Moving to a new home: Robert Sinclair, Ami

Earlier this year the Association of IFAs announced that its mortgage guise Ami would operate as a separate trade body. At the helm of good ship Ami as it set sail from Port Aifa, director Robert Sinclair has said he has high hopes for the newly-independent trade body.

Mr Sinclair says his goals include a consumer awareness campaign for mortgage brokers, an increased emphasis on protection and a universally transferable fact-find for clients.

But while he is keen to push for positive change, he is equally keen to stress that progress has already been made since Ami was first established four years ago.

“Do I believe that we’ve cleaned the industry up a lot over the last four years? Yes we have. Do I believe that it’s going to be 100 per cent clean today? Well that’s unlikely. But is it in a much better place than it was? Yes.

“It’s a different industry from where it was.”

Mr Sinclair says he worries that customers are conspicuously absent from industry dialogue and there is a danger of losing focus amid the confusion of regulatory changes.

In one phase of RDR we were clear about advising and selling - if we’d kept that distinction it’s likely Barclays and HSBC would not have exited the market

In particular he says he is concerned that the Mortgage Market Review does not address key issues in the market such as a lack of education and remuneration, but he adds that it will at least focus minds on how client requirements are ascertained.

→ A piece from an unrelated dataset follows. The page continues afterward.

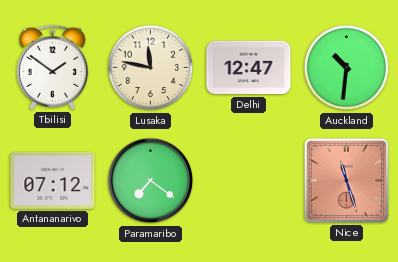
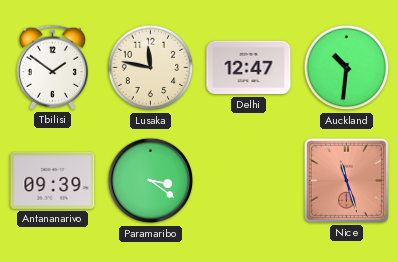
Antananarivo: 07:12 -> 09:39
Paramaribo: 7:21 -> 3:21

“One of the things that continues to frustrate me is that we have lots of discussions and debates in our industry, but we don’t talk enough about the customer.

“We never start from the right premise of, does the customer want and need this or is this the right thing for the customer, and are we doing it in the right way to help the customer.

“The MMR doesn’t raise educational standards, and it doesn’t change the way people are paid but I think it does focus people’s minds on making sure they do a better fact find on the customers to get a better solution.

Dividing lines

According to Mr Sinclair, one of the big talking points in the industry is the advice issue brought up by MMR.

“What they have said effectively is you can’t do non-advised anymore, it’s either advised or execution-only for mortgages.

“Actually, if a customer comes along and asks some questions, somebody who is being paid by a company to talk to them is going to give them answers and the customer thinks they’ve had advice.”

He gives the example of himself walking in to a retail computer store. If someone goes in to such a store and strikes up a conversation with the salesperson, the consumer knows the salesperson’s job is to sell computers and not to give objective advice on which machine to buy.

“If I ask for his opinion I’ve still got to make the judgement about whether how he answers that is in my interest or his, and that’s my judgement to make.